JACOB Rees-Mogg is back on his bullshit, but what is the professional troll up to today?
Forcing MPs back to the Commons
Rees-Mogg is keen to surround Boris Johnson with braying Tory MPs and likes being a dick. As coronavirus spreads through parliament he will order MPs to only attend in a full suits of armour, purely for the lulz.

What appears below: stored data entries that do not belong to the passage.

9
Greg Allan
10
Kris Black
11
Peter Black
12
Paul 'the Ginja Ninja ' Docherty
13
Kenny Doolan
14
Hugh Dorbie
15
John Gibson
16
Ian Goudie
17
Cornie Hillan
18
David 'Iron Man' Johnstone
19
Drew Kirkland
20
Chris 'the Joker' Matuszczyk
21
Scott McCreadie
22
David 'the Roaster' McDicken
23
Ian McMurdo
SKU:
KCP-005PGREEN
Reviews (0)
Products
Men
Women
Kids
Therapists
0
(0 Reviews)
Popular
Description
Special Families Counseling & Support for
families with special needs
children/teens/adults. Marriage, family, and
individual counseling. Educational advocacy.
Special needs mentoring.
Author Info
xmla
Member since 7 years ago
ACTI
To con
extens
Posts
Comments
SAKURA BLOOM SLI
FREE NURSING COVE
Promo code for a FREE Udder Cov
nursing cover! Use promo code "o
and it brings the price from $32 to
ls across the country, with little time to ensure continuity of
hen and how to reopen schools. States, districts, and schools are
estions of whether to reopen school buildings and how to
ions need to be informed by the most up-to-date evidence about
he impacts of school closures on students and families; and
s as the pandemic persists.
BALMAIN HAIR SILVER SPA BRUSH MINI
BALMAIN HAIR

Demanding National Margaret Thatcher Day
Divisive PM Margaret ‘Evil’ Thatcher is the queen of Rees-Mogg’s black heart, so demanding a bank holiday in her honour while lefties howl about the Battle of Orgreave Colliery and Pinochet will only make him more powerful.
Making up words
Rees-Mogg likes to ponce around in the Commons like an 18th-century dictionary compiler, so he will soon just be making up words. Expect ‘The imperitability of the Opposition is globulacious beyond wordificonomy, and I mean that in all frangificariness.’
Anti-EU drivel
The committed Brexiter will demand that all EU member states be removed from British maps, with Germany, France, Italy et al renamed ‘Terra Incognita’ and Switzerland, Monaco and San Marino as islands.
Victorian values
Not actual 19th-century social standards, just a load of neo-con twattery in a pretty bonnet. Everyone will own a horse, which is a pain in the arse if you live in a flat.
Another weirdly named child
Rees-Mogg’s children were only conceived so he could give them inflammatory names. Building on the lunacy of Sixtus and Alfred Wulfric, the next child will be Nautilus Caligula Herodotus Agincourt Cerberus Rees-Mogg. Especially if she’s a girl.